The flooding not only damaged homes, but it also destroyed crops, particularly cotton and tobacco. Crop production that decreased during the Civil War, resumed as farmers returned from the battle fields to fields of their own. Many crops provided both sustenance and income for Alabamans. However, the flood of 1884 cut the cotton crop for the year by nearly forty thousand bales and set farmers back for the season. Due to minimal technology, only almanac's served as resources for predicting weather. To add insult to injury, a particular infestation of worms accompanied the flood of 1884, infiltrating cotton fields across Alabama making it virtually impossible to produce market-worthy cotton. State-wide production decreased by over five hundred thousand bales from 1860 to 1870. Cotton production bounced back, increasing 196 percent to 299, 814 pounds by 1880. The Great Flood of 1884 set all progress back.

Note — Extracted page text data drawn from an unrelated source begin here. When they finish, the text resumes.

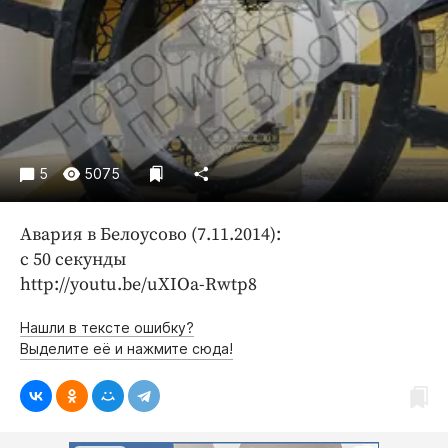
Криминал
Культура
Недвижимость и ЖКХ
Образование
Общество
Погода
5
5075
Праздники
Происшествия
Авария в Белоусово (7.11.2014):
Спорт
с 50 секунды
Экономика и бизнес
http://youtu.be/uXIOa-Rwtp8
ПРОЕКТЫ
Нашли в тексте ошибку?
Выделите её и нажмите сюда!
Блоги
Издания
Медиаперсона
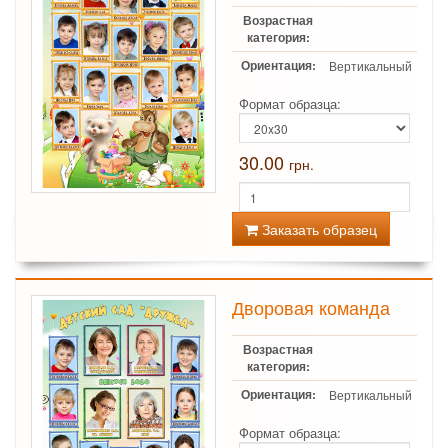
Возрастная
категория:
Ориентация:
Вертикальный
Формат образца:
30.00
грн.
Заказать образец
Дворовая команда
Возрастная
категория:
Ориентация:
Вертикальный
Формат образца:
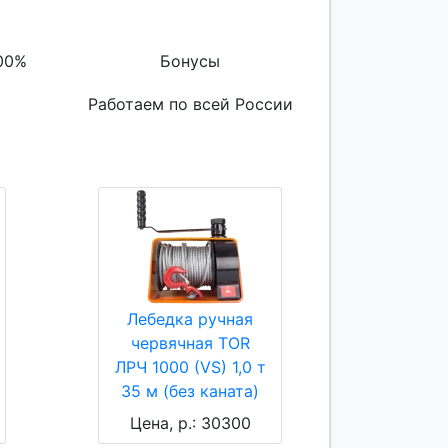
00%
Бонусы
Работаем по всей России
Лебедка ручная
червячная TOR
ЛРЧ 1000 (VS) 1,0 т
35 м (без каната)
Цена, р.: 30300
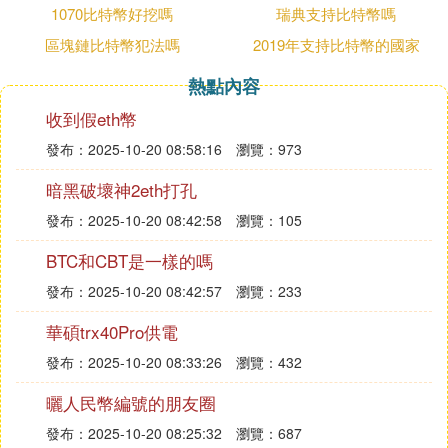
1070比特幣好挖嗎
瑞典支持比特幣嗎
濡傛灉浣犵殑閽卞寘鏈夊姞瀵嗭紝璇峰湪鎺у埗鍙拌
區塊鏈比特幣犯法嗎
2019年支持比特幣的國家
緭鍏ュ懡浠ゆ妸閽卞寘鏆傛椂瑙ｅ瘑60縐掍簡銆 wal
熱點內容
letpassphrase閽卞寘瀵嗙爜60鐒跺悗鎴戜滑寮濮嬪
煎嚭縐侀掗錛屾帶鍒跺彴杈撳叆鍛戒護錛 mpprivkey
收到假eth幣
閽卞寘鍦板潃鎸夊洖杞﹀悗鍑虹幇鐨勪竴涓蹭唬鐮佸
發布：2025-10-20 08:58:16
瀏覽：973
氨鏄縐侀掗銆傛妸縐侀掗淇濆瓨鍒版枃鏈鏂囦歡涓錛
暗黑破壞神2eth打孔
岀瓑涓嬮渶瑕佷嬌鐢錛堝緩璁涓嶄繚瀛樺埌紜鐩橈紝
灝辨墦寮涓涓璁頒簨鏈錛岀劧鍚庣矘璐磋繘鍘伙級銆
發布：2025-10-20 08:42:58
瀏覽：105
傚傛灉鏈夊氫釜閽卞寘鍦板潃錛岃峰氭℃墽琛屼笂闈
BTC和CBT是一樣的嗎
㈢殑鍛戒護銆傝﹀憡錛氱敱浜庣侀掗鍦板潃鑷沖叧閲
嶈侊紝鏈夌侀掗灝辮兘鎶婇挶鍖呴噷鐨勯挶鍏ㄨ漿璧
發布：2025-10-20 08:42:57
瀏覽：233
幫紝鍗充嬌閽卞寘鍔犲瘑鑳借漿璧般傛墍浠ュ垏鍕挎
華碩trx40Pro供電
妸縐侀掗鍦板潃閫忛湶緇欎粬浜恆
發布：2025-10-20 08:33:26
瀏覽：432
2鍒犻櫎鍘熸潵鐨勯挶鍖呮枃浠墮鍑哄畨鍏ㄥ竵閽卞
寘杞浠躲傛墦寮Windows寮濮嬭彍鍗曪紝鍦ㄨ繍琛岄
曬人民幣編號的朋友圈
噷闈㈣緭鍏%appdata%錛屾墦寮涓涓鏂扮洰褰曞悗
發布：2025-10-20 08:25:32
瀏覽：687
錛屽湪閲岄潰鎵懼埌瀹夊叏甯佺殑鏁版嵁鐩褰曪紙鍏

Called the Great Southern Staple, Cotton was king. Conventions, associations and research dedicated to cotton numbered well into the hundreds across the South. Cotton production was difficult; weather and infestations were often unpredictable. Furthermore, despite the benefits of regional fertility, soil razed during the Civil War had yet to recover in order to generate the nutrients appropriate for cotton growth.
Industrial changes and improvements lent themselves to the greater mission of Alabama but agriculture continued to serve the southern economy. Both the New York Times and Chicago Tribune ran the story about the cyclone and subsequent flooding in Alabama. Interest from the Tribune and Times on the consequences for cotton was a testament to the importance of the South's sustaining crop.